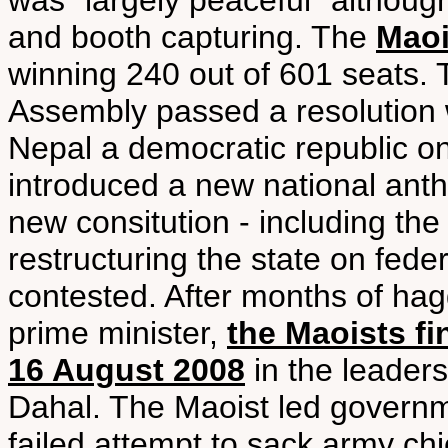
was “largely peaceful” although
and booth capturing. The
Maoi
winning 240 out of 601 seats.
Assembly passed a resolution w
Nepal a democratic republic 
introduced a new national ant
new consitution - including th
restructuring the state on fede
contested. After months of hag
prime minister,
the Maoists f
16 August 2008
in the leader
Dahal. The Maoist led governme
failed attempt to sack army ch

◆ ◆ ◆

** Exercise aim **
Set down the material above exactly as written, but not the pictures.

** Written response **
was “largely peaceful” although
and booth capturing. The
Maoi
winning 240 out of 601 seats.
Assembly passed a resolution w
Nepal a democratic republic 
introduced a new national ant
new consitution - including th
restructuring the state on fede
contested. After months of hag
prime minister,
the Maoists f
16 August 2008
in the leader
Dahal. The Maoist led governme
failed attempt to sack army ch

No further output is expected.